The Greek government should do what Atrios has been suggesting for months. Offer the first creditor to agree to terms 90 cents on the dollar and decrease drastically from there. If they are worried about their own banks they can offer better terms to greek holders of greek debt.
Greece becoming a colony of Germany is not an acceptable solution to this problem.
MPAVictoria 01.31.12 at 3:41 pm
And I didn’t mean to offend you dsquared by posting the info on the compisition of Greek debt.
ajay 01.31.12 at 3:41 pm
Wait a minute, MPAVictoria, are you under the impression that as things stand the troika is trying to make Greece pay all its debts in full? If that’s what you think then I can see why you’re getting angry.
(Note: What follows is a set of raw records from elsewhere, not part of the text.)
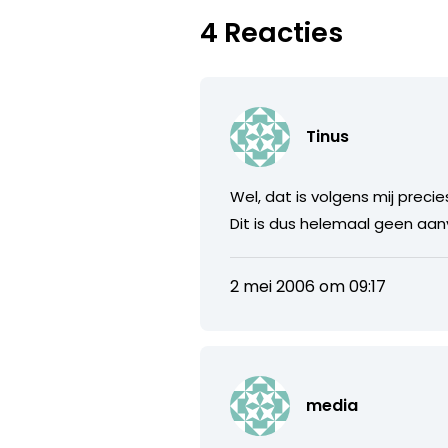
4 Reacties
Tinus
Wel, dat is volgens mij precie
Dit is dus helemaal geen aan
2 mei 2006 om 09:17
media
But you’ve got the wrong end of the stick. Read this, for example:
http://www.reuters.com/article/2012/01/23/us-eurozone-ministers-idUSTRE80L10520120123
The creditors have already resigned themselves to getting a nominal 50 cents on the dollar, and that only in the form of newly issued replacement bonds with a longer maturity – in real terms the deal’s going to be more like 30 to 35 cents on the dollar. The debate is over the terms of these replacement bonds.
SamChevre 01.31.12 at 3:41 pm
Oh, I’d say the Greeks CAN pay–they may not want to, but that’s a rather different question. How much do you suppose Turkey would give for the Aegean Islands?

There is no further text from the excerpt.